Task objective: Using the entries below, quote exactly the span of lines that begins with the line containing "ᲥᲐᲚᲘᲡ ᲡᲣᲜᲐᲛᲝ ᲑᲠᲔᲜᲓᲘ" and ends with the final line.

Task data:
- - - - -

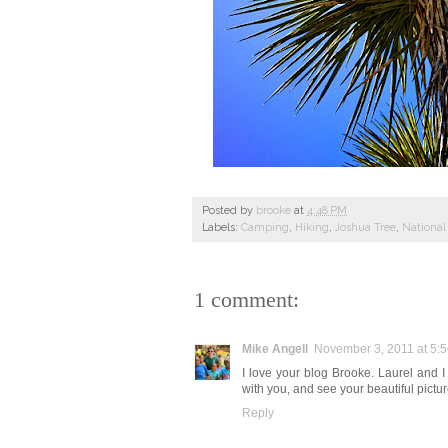
Posted by
brooke
at
4:48 PM
Labels:
Camping
,
Hiking
,
Joshua Tree
,
National
1 comment:
Mike Angell
November 3, 2011 at 5:
I love your blog Brooke. Laurel and 
with you, and see your beautiful pi
Reply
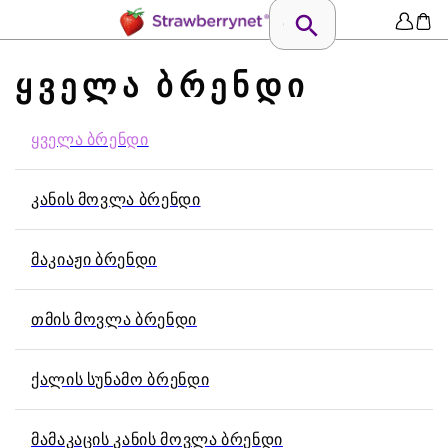
ᲧᲕᲔᲚᲐ ᲑᲠᲔᲜᲓᲘ
ᲧᲕᲔᲚᲐ ᲑᲠᲔᲜᲓᲘ
ᲙᲐᲜᲘᲡ ᲛᲝᲕᲚᲐ ᲑᲠᲔᲜᲓᲘ
ᲛᲐᲙᲘᲐᲟᲘ ᲑᲠᲔᲜᲓᲘ
ᲗᲛᲘᲡ ᲛᲝᲕᲚᲐ ᲑᲠᲔᲜᲓᲘ
ᲥᲐᲚᲘᲡ ᲡᲣᲜᲐᲛᲝ ᲑᲠᲔᲜᲓᲘ
ᲛᲐᲛᲐᲙᲐᲪᲘᲡ ᲙᲐᲜᲘᲡ ᲛᲝᲕᲚᲐ ᲑᲠᲔᲜᲓᲘ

- - - - -

Response to this task:
ᲥᲐᲚᲘᲡ ᲡᲣᲜᲐᲛᲝ ᲑᲠᲔᲜᲓᲘ
ᲛᲐᲛᲐᲙᲐᲪᲘᲡ ᲙᲐᲜᲘᲡ ᲛᲝᲕᲚᲐ ᲑᲠᲔᲜᲓᲘ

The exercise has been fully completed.